Aṃśu (Angshu) literally means ray or glow of light. According to Ṛgveda (Rigveda), when a certain portion part or aṃśa of the sacrificial moon-plant or somlatā (somlata) is grounded, what we have is known as aṃśu. Therefore, aṃśu is that which flows from the moon— pra syandasvba soma biśbebhiraṁśubhiḥ. 

The word aṃśu literally refers to the moon, the crescent and the stem of a moon-plant that is a special component of the sacred medicinal potion, Soma, prepared by Vedic experts. A mantra in the Ṛgveda says— “O Sabita! (that is, O Āditya!), Hiraṇyastūpa (Hiranyastupa) of Aṅgira lineage used to prepare this ghee-mixed rice and invoke you. In the same way, I, Arcana (Archana), his son, offer to you with this curd my salutations and pray that you protect us all. Just as those performing oblations by the fire remain scrupulous about the portions of moon-plants (aṃśa) or its stalks, I, too, am dedicated towards serving you” — eka tvārcannabase bandamānaḥ/ somasyebāṁśu pratijāgarāham.

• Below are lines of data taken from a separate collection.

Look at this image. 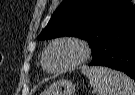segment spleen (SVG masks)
Segmentation results:
<instances>
[{
  "mask_svg": "<svg viewBox=\"0 0 135 95\" xmlns=\"http://www.w3.org/2000/svg\"><path fill=\"white\" fill-rule=\"evenodd\" d=\"M96 95H135V82L121 72L104 67L81 68Z\"/></svg>",
  "mask_w": 135,
  "mask_h": 95,
  "instance_id": "3e777b00",
  "label": "spleen"
}]
</instances>
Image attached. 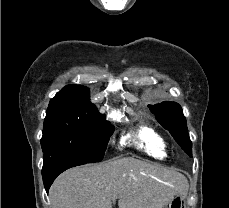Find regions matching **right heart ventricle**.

  • The meaning of the verbal root aś (ash) is to diffuse or to fill or to spread. Another mantra in Ṛgveda says— “Priests, after extracting the essence of the moon-plant, now dwell on the cow hide that was spread for extracting the moon” — aṃśuṃ duhanto adhyāsate dibi.

Yāskain his Nirukta has analysed this piece of mantra and defined the word aṃśu in the following way— aṃśuḥ śam aṣtamātro bhabati ananāya śaṁ bhabatīti ba—i.e., drinking aṃśu or soma grants (aṣtamātro) contentment, that is, aṃśu provides beatitude in life. Skanadsvāmī (Skandaswami), an annotator of the sixth century, while defining this mantra writes that the the word ‘śam’ (sham) added to the verbal root  (when the root means ‘is spread’ or ‘is drunk’) along with the suffix –u, generates the word aṃśa. Skanadsvāmī further explains—

aṣṭa (aś + kta ) mātraḥ byāptamātrah pītamātraḥ/ śamo makāro’śermadhyamanuprabiṣto’nu svārībhutaḥ ukāraśca pratyayaḥ.

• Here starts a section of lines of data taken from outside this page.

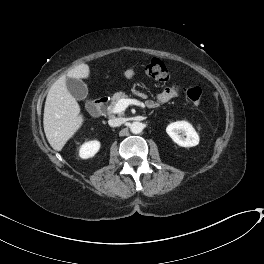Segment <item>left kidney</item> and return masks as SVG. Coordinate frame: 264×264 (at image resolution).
Instances as JSON below:
<instances>
[{
  "mask_svg": "<svg viewBox=\"0 0 264 264\" xmlns=\"http://www.w3.org/2000/svg\"><path fill=\"white\" fill-rule=\"evenodd\" d=\"M166 132L179 146L193 147L199 143L197 132L187 121H177L169 124Z\"/></svg>",
  "mask_w": 264,
  "mask_h": 264,
  "instance_id": "1",
  "label": "left kidney"
}]
</instances>
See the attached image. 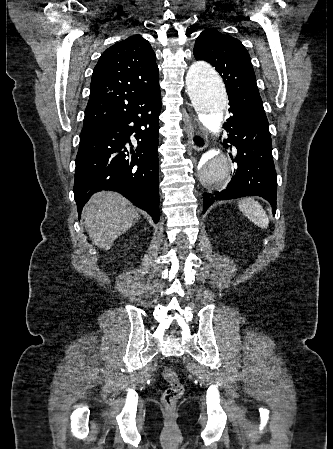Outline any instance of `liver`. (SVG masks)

Aṃśu is one of the many solar deities (Āditya ), and if the suffix –u is omitted from the evolution of the word aṃśu, we get the form aṃśa, who is also an Āditya — the sun’s rays. Maitrāyaṇī Saṁhitā (Maitrayani Samhita) says that rays of the sun felicitates a rays of the moon— yathādityā (suryaraśmayaḥ) aṁśumāpyāyayanti.

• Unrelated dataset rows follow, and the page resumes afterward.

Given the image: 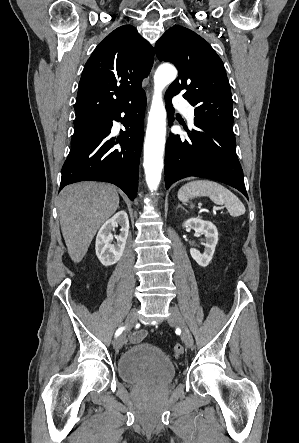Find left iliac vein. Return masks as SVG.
Listing matches in <instances>:
<instances>
[{"mask_svg":"<svg viewBox=\"0 0 299 443\" xmlns=\"http://www.w3.org/2000/svg\"><path fill=\"white\" fill-rule=\"evenodd\" d=\"M169 312H170V315L168 317V322L172 323L182 329V331H183L182 340L184 341L186 347L192 348L193 347V339H192L191 334L189 333V331L186 328V324H185V321H184L181 313L175 307H170Z\"/></svg>","mask_w":299,"mask_h":443,"instance_id":"obj_1","label":"left iliac vein"}]
</instances>
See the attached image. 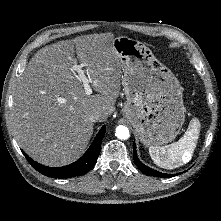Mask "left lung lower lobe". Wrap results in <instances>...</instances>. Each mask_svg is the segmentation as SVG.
Returning <instances> with one entry per match:
<instances>
[{
    "instance_id": "0a47b994",
    "label": "left lung lower lobe",
    "mask_w": 221,
    "mask_h": 221,
    "mask_svg": "<svg viewBox=\"0 0 221 221\" xmlns=\"http://www.w3.org/2000/svg\"><path fill=\"white\" fill-rule=\"evenodd\" d=\"M133 156H134V162L135 164L137 165V167L144 173L146 174L147 176H157V177H171V176H175V175H178V174H165V173H161V172H158L152 168H149L148 166L144 165L139 159H138V156H137V153H136V145L134 144L133 145ZM180 174V173H179Z\"/></svg>"
}]
</instances>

  • According to Purāṇas, Aṃśa or Aṁśu was one of the twelve Ādityas conceived by Dakṣa’s (Daksha) daughter Aditi from Kaśyapa Prajāpati’s (Kashyapa Prajapati). Some Purāṇas have used the name Aṃśa to identify him while others have used the name Aṃśu . However, although Aṃśa and Aṃśu have been identified  as different entities in Purāṇas, both have been described as being one with the sun. The sun that rises in the month of Agrahāyaṇa (Aghrayana) according to Bhāgavatapurāṇa (Bhagavatapurana), and that which rises in the month of Caitra (Chaitra) according to the Brahmāṇḍapurāṇa (Brahmandapurana), is known as Aṃśu. This Aṃśu, who is one Ādityas, has been referred to as Aṃśumān (Angshuman) in Matsyapurāṇa (Matsyapurana).